Vestager was diplomatic in her stance about Big Tech in Silicon Valley. She told Artley: "I think it would be wrong to say that they’re good or bad — they’re business people and if they do something illegal, of course as law enforcers, we should be there."

8:15 a.m. ET, March 11, 2019

Ocasio-Cortez on moderates: 'Since when did it become a moderate position in America to continue caging children?'

Addressing policies such as the Green New Deal, Medicare For All and a $15 minimum wage that are moving to the political forefront, Rep. Alexandria Ocasio-Cortez argued that such progressive policies aren't as radical or foreign to core Democrats as they may seem.

“When someone’s talking about our core, it’s like, ‘Oh, this is radical,'" she said. "But this isn’t radical, this is what we’ve always been.
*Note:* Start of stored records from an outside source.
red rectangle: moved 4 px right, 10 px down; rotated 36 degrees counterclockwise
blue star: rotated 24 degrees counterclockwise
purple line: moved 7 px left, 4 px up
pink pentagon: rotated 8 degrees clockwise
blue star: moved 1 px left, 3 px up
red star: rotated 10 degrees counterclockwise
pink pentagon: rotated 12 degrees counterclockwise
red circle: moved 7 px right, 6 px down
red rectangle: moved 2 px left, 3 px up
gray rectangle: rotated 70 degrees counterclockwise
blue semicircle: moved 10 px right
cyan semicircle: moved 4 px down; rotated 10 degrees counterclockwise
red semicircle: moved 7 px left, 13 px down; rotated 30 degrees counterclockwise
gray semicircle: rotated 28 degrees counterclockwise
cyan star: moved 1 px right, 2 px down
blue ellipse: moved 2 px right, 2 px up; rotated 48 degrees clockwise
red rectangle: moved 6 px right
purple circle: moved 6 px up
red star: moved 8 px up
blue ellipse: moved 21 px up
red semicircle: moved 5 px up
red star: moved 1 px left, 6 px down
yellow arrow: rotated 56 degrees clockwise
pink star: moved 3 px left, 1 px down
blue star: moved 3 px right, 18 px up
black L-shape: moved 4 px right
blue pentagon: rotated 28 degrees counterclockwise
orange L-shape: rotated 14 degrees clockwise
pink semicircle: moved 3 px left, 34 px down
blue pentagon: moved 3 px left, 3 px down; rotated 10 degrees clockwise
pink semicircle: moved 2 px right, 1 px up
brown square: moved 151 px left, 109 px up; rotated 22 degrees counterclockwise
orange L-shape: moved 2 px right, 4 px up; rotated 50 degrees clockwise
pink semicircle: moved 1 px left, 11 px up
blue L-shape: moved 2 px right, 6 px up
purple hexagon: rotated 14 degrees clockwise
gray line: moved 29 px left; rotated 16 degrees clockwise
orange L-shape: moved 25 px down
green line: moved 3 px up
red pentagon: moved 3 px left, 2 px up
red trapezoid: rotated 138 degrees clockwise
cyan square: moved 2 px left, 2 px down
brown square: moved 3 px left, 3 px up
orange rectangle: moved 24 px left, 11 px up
It’s just that now, we've strayed so far away from what has really made us powerful, and just, and good, and equitable and productive."

Ocasio-Cortez also lambasted incrementalism and moderates as obstacles to changing an unsatisfying status quo.

"All of these things sound radical compared to where we are, but where we are is not a good thing. And this idea of, like, 10% better from garbage shouldn't be what we settle for … It feels like moderate is not a stance, it’s just an attitude towards life," she added, imitating moderates with a shrug.

"The 'meh' is worshipped now -- for what?" she added.

Ocasio-Cortez also accused moderates of not doing enough to address Immigration and Customs Enforcement -- an agency that Ocasio-Cortez campaigned to abolish -- separating children from families at the southern border, citing reports of children being kept behind chain-link walls and injected with sedatives.
“The thing that makes me furious is this idea of like, 'Let’s just cage a few less, let’s just inject a few less ... it’s too politically complicated,'" she said, adding, "Since when did it become the moderate position in America to continue caging children?”
We’re not talking about the difference between a seven and a 10% tax rate, we're not talking about percentage points," she continued. "We're talking about human rights, we’re talking about children, we’re talking about what kind of nation we want to be."